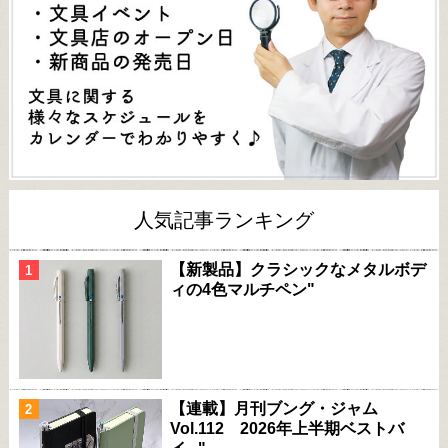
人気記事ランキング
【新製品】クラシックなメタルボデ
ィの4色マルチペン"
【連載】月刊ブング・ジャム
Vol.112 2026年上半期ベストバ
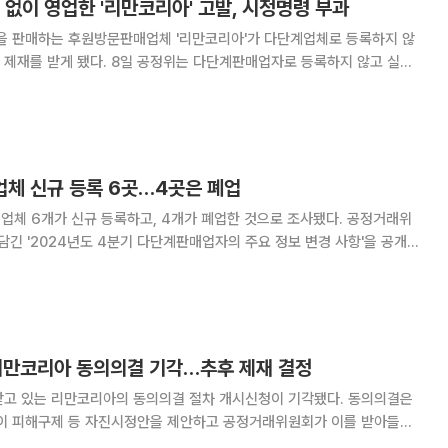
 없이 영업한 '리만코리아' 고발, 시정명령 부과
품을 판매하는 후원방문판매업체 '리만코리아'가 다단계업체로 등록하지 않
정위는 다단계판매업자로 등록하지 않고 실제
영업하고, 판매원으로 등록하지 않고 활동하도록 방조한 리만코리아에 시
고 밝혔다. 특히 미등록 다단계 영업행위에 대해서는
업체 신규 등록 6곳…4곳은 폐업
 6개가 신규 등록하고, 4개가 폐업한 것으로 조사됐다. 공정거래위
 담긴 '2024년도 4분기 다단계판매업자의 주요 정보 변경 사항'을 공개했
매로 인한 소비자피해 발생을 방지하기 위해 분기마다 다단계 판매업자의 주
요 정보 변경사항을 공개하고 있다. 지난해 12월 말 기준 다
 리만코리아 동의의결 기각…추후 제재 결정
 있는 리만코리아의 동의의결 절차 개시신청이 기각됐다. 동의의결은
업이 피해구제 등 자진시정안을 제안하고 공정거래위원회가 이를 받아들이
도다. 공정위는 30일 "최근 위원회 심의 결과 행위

────────────────────

From the entries above, give again exactly the lines running from the line with "없이 영업한 '리만코리아' 고발, 시정명령 부과" to the line with "있는 리만코리아의 동의의결 절차 개시신청이 기각됐다. 동의의결은"; include both of those lines.

*Result below*.
 없이 영업한 '리만코리아' 고발, 시정명령 부과
품을 판매하는 후원방문판매업체 '리만코리아'가 다단계업체로 등록하지 않
정위는 다단계판매업자로 등록하지 않고 실제
영업하고, 판매원으로 등록하지 않고 활동하도록 방조한 리만코리아에 시
고 밝혔다. 특히 미등록 다단계 영업행위에 대해서는
업체 신규 등록 6곳…4곳은 폐업
 6개가 신규 등록하고, 4개가 폐업한 것으로 조사됐다. 공정거래위
 담긴 '2024년도 4분기 다단계판매업자의 주요 정보 변경 사항'을 공개했
매로 인한 소비자피해 발생을 방지하기 위해 분기마다 다단계 판매업자의 주
요 정보 변경사항을 공개하고 있다. 지난해 12월 말 기준 다
 리만코리아 동의의결 기각…추후 제재 결정
 있는 리만코리아의 동의의결 절차 개시신청이 기각됐다. 동의의결은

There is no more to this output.